I am personally so grateful to some of these saints who have waged spiritual warfare for my benefit, that I can hardly find the words to thank them. They devoted their lives to a cause which benefits me in a direct and palpable way, every day of my life. Where would I be without these great souls that went before? They are no different than the great explorers of the physical world who first discovered the unknown country, waged battle with various hostile forces, made a little clearing, mapped the territory, and made it habitable.
Obstacles and trials in life are absolutely necessary, because these will reveal and test your character. I was about to say that everyone is tested, but no longer. A big part of the liberal impulse is to reward weakness rather then to help the weak--to eliminate the very conditions that allow humanness to bloom on the altar of sacrifice and trial. Society degenerates under these lax conditions. Even thinking becomes sloppy and decadent, let alone behavior.

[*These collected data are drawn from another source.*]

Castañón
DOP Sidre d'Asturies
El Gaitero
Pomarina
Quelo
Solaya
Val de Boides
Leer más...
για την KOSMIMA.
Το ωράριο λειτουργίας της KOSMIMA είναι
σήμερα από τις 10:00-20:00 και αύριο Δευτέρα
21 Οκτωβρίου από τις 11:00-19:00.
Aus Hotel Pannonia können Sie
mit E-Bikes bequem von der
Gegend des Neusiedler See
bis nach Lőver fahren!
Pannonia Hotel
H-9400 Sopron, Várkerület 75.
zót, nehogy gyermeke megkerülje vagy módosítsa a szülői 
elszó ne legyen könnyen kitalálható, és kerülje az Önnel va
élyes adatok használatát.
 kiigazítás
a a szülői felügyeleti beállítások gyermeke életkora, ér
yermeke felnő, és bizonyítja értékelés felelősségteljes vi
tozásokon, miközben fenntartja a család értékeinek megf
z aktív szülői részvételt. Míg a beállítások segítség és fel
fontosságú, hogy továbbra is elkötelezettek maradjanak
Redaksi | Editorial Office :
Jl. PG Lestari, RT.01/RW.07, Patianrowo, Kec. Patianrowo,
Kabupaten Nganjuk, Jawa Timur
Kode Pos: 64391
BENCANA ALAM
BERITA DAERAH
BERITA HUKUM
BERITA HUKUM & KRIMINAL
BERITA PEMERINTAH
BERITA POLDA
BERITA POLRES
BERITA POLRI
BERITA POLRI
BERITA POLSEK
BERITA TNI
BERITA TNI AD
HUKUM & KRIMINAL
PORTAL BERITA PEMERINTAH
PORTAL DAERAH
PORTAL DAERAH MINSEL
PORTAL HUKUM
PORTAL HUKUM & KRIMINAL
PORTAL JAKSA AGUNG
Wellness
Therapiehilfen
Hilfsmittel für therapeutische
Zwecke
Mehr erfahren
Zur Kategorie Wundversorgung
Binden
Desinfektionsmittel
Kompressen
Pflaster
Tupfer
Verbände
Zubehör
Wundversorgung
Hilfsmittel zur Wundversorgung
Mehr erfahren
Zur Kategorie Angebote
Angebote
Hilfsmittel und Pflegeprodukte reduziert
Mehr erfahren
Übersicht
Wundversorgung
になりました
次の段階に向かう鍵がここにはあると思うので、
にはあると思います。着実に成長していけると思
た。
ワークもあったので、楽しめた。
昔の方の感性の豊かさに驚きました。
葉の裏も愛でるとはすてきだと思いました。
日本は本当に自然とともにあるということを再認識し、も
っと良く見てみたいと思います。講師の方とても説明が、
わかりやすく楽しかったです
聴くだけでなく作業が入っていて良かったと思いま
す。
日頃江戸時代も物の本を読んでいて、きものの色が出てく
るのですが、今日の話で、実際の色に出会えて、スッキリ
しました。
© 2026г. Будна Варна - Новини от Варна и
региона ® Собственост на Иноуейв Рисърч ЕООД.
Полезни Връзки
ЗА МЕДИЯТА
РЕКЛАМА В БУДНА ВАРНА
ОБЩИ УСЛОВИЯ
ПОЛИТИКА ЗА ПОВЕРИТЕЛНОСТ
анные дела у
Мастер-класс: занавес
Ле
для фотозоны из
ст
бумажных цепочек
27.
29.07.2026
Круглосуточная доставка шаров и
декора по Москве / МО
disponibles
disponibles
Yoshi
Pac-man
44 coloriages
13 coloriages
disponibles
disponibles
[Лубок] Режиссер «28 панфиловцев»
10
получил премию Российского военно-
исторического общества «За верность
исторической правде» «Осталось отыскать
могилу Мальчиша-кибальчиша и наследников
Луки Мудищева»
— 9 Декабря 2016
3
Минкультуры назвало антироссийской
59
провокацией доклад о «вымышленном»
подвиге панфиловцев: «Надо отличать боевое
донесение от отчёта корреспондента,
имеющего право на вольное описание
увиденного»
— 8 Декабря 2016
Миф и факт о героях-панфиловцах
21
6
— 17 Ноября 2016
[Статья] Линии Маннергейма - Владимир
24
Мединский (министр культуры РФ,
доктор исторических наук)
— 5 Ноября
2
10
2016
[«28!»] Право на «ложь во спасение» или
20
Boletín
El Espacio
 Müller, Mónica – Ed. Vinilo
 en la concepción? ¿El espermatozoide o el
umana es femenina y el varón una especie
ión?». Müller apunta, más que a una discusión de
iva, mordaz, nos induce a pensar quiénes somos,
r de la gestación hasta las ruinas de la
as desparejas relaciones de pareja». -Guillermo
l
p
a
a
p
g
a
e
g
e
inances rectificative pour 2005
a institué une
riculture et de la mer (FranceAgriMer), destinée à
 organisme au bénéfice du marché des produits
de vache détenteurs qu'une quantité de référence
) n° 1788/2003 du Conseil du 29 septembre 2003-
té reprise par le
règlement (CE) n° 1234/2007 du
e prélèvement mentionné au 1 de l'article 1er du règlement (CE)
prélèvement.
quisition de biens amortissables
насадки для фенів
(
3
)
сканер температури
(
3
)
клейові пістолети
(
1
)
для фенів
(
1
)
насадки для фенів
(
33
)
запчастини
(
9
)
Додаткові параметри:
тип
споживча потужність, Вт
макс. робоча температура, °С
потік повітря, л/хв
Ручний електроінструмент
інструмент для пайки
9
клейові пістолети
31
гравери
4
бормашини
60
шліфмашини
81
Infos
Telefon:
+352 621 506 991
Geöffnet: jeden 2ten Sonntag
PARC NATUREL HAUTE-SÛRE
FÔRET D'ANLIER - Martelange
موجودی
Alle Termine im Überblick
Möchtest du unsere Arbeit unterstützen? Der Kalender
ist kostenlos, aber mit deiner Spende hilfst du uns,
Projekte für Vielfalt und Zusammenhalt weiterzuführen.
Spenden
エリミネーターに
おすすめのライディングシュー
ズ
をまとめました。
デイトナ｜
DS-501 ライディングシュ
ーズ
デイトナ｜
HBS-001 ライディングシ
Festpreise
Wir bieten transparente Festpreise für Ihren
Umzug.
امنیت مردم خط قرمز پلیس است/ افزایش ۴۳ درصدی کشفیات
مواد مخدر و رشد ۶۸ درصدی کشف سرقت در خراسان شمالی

It would be nice if we could make life easy for everyone, but it would be a life unworthy of human beings and our reason for being here. A well lived life is not measured by indulgence and momentary pleasures, but “is paved with acts of renunciation; in order to live in accordance with truth and beauty it is necessary to know how to die. Thus it is that the ‘Remembrance of God’ is a kind of death that day by day interrupts the blind flux of life; without these pauses, the flow of our temporal existence strays and is squandered” (Schuon).
War would not be useful or necessary if every man could bear the battle within rather than without. All human beings should be taught as part of their birthright that their greatest enemy is within and that their greatest struggle in life will always be with themselves. Both the Left and the Islamists, in their own ways, teach the very opposite of this quintessentially humanist doctrine: the enemy is outside, you are a victim, and you are entitled to the fulfillment of your fantasies.
Where are the leaders who teach not self esteem, but self conquest? What great Arab will explain to fellow Arabs that Israel is not the source of any of their problems--not a single one--and what great liberal will deliver the hard news to his fallow trivialers that George Bush is not what is obstructing their spiritual--much less material--fulfillment?